Thats easy rvcasa. Its because Victorians don't deserve them :lol:


----------



## richardsc (Aug 12, 2012)

very nice mb,good to see reptile city doing well with them


scott its not just the small monitors that need work there,the gouldi complex is highly variable to

good luck with them,those lucky enough to have them,be great to see them become more available


----------



## chapmand (Aug 16, 2012)

cracking animals  looking good


----------



## proreptile (Aug 16, 2012)

I want one so bad.

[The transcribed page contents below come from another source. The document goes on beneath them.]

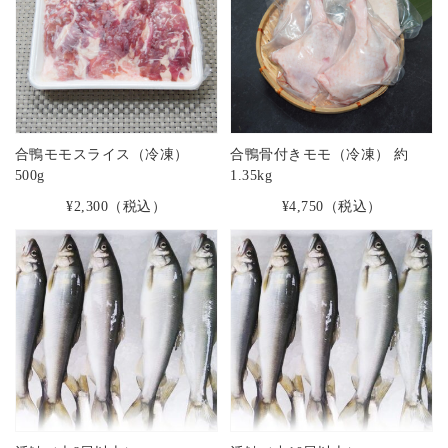
合鴨モモスライス（冷凍）
合鴨骨付きモモ（冷凍） 約
500g
1.35kg
¥2,300
（税込）
¥4,750
（税込）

Got to love monitors.


----------



## Pilbarensis (Sep 10, 2012)

EDIT: Sorry, slight mix up with times and things... If anyone wants to delete the post go ahead.

Cheers, Scotty


----------



## mummabear (Sep 19, 2012)

Things have been looking good the last couple of days.


----------



## Chris (Sep 19, 2012)

Things are looking promising for Jason & Michael this year. Give them a call if you're keen on a KRM, the waiting list is long


----------



## No-two (Sep 19, 2012)

I'll buy some of these in a heartbeat once they're on the victorian species list. Very pretty animals, good luck.


----------



## wasgij (Sep 19, 2012)

No-two said:


> I'll buy some of these in a heartbeat once they're on the victorian species list. Very pretty animals, good luck.



Same, really hanging out for more monitors to be added.


----------